En ce moment Il ne se passe pas une journée sans qu’un de mes amis ne me raconte le pitch d’une série phare sur Netflix. Je reste cependant dubitatif moi qui suis plus proche du cinéma indépendant que du blockbuster, il y a peu de contenus qui me passionnent. Pourtant je comprends leur attachement et leur implication devant cette vitrine vertigineuse où les algorithmes sont rois. Moyennant presque 9 euros, vous avez accès à une offre étendue, variée et sans publicité. Mais l’ogre Netflix ne peut pas se contenter de constater la chute des abonnements sans réagir. Il lui faut recruter davantage et trouver de nouveaux relais de croissance. Dans sa ligne de mire, la publicité et la volonté de bousculer un milieu hostile aux changements. Les agences médias mainstream continuent de contrôler les investissements de leurs clients, la plupart du temps riches.
Depuis la rentrée, chez Netflix, c’est une opération séduction dirigée vers les agences médias et les annonceurs. L’objectif est clair : les inciter et les convaincre d’investir sur le plus grand média du monde. Il faut dire que la plateforme aux 223 millions d’abonnés conserve la soif de l’or. Des insertions publicitaires survalorisées et surtout avec peu d’abonnés au démarrage. Il fallait oser. C’est environ 3 fois le prix des offres publicitaires digitales comparables des autres régies TV. Quand on pense que les annonceurs rechignent à accepter une inflation de 5%, on pensait que Netflix avec des offres exagérées ferait un bide. Et pourtant la liste des annonceurs présents au démarrage est longue. Des marques de luxe comme Guerlain, Dior ou des institutionnels comme BNP Paribas et Crédit Agricole sans oublier McDonald’s et Burger King. Toutes ces marques et bien d’autres ont accepté d’être des pionniers… ou plutôt d’essuyer les plâtres.
Avec un budget souhaité de 25 000 euros par annonceur, la plateforme a eu visiblement les yeux plus gros que le ventre. Netflix, avec une poignée d’abonnés dans son offre « essentiel avec pub », ne peut satisfaire environ qu’un quart de la demande. D’ailleurs, personne ne peut vérifier le respect des 5 minutes de publicité par heure ni le contrôle des diffusions et encore moins l’inventaire disponible. C’est un mauvais signal envoyé au marché publicitaire pour une entreprise qui ambitionne de réaliser 600 millions de CA en 2023.
Netflix, comme les autres plateformes, profite du manque d’audace des chaînes premium. Ces dernières n’ont aucun plan stratégique prévu à long terme. L’information n’est plus qu’un flux continu sans consistance avec des sujets communs à toutes les chaines.
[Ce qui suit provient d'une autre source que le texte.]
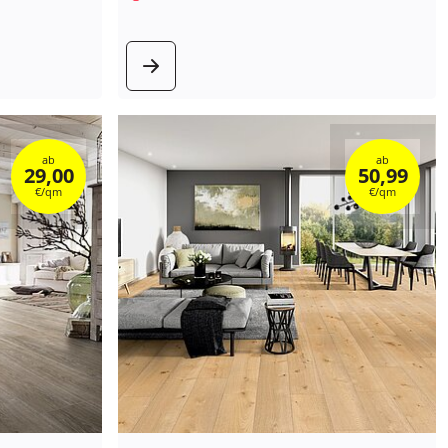
kt
zum Produkt
ab
ab
29,00
50,99
€/qm
€/qm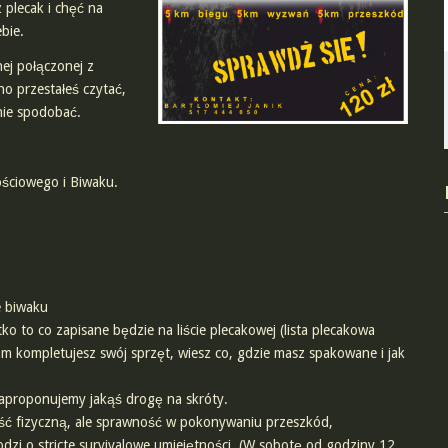
 plecak i chęć na
bie.
nej połączonej z
o przestałeś czytać,
nie spodobać.
ściowego i Biwaku.
e biwaku
ko to co zapisane będzie na liście plecakowej (lista plecakowa
am kompletujesz swój sprzęt, wiesz co, gdzie masz spakowane i jak
 zaproponujemy jakąś drogę na skróty.
ość fizyczną, ale sprawność w pokonywaniu przeszkód,
odzi o stricte survivalowe umiejętności. (W sobotę od godziny 12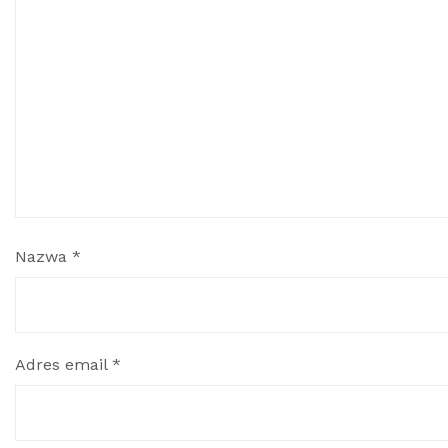
Nazwa
*
Adres email
*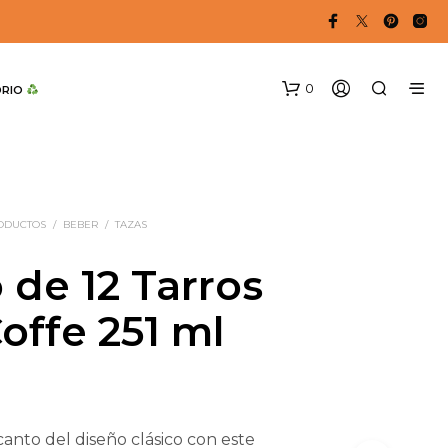
0
DRIO 
RODUCTOS
/
BEBER
/
TAZAS
 de 12 Tarros
Coffe 251 ml
anto del diseño clásico con este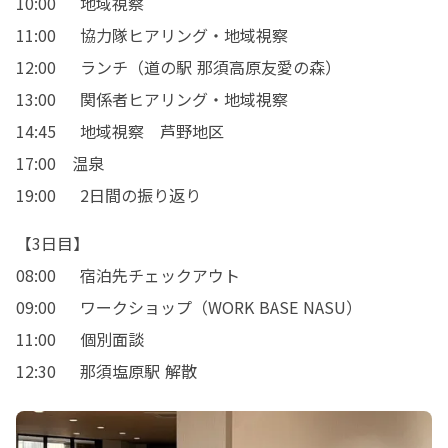
10:00	地域視察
Les enquêtes d’investigation ont disparu des radars laissant place à de l’information people ou à des reportages de société voyeuristes et souvent effrayants.
Et quand le service public tente de faire du reportage d’investigation, les images sont le plus souvent en connivence avec l’état tout puissant. Depuis la fin de la suppression de la redevance, l’exécutif, qui tient désormais les cordons de la bourse, met la pression pour donner le ton à la ligne éditoriale. Pour obtenir des moyens suffisants, il faudra accepter de faire quelques concessions et de s’asseoir sur une notion qui s’appelle l’indépendance.
Toutes les chaînes mènent aujourd’hui la même politique industrielle pour produire ou acheter des marques programmes à bas coût. Les projets d’investissements sont limités. Les chaînes cherchent à réaliser le maximum de cases profits. Le syndrome du strip-tease de la ménagère n’est pas encore envisagé et pourtant tout est permis pour fédérer et faire du buzz. Messieurs les programmateurs, allez au bout de vos idées, donnez-vous les moyens de surprendre, soyez audacieux et bousculez les règles. Si vous voulez faire de la téléréalité, produisez-la sans script avec vérité et acceptez les dérapages.
Et pourtant de l’audace, certains animateurs producteurs en ont. Alain Chabat a testé pendant 10 jours Un Late Show revisité sur TF1 avec un zest d’inspiration des « Les Nuls ». Propulsée par le bassin d’audience du Mondial de football, l’émission trouve son public. Le Late enregistre en moyenne en première semaine 1 400 000 individus de + 25 ans. C’est un bon score d’audience réalisé certes tardivement entre 23 heures et minuit. Comme quoi, quand il y a du travail de l’initiative et de la créativité, le succès suit.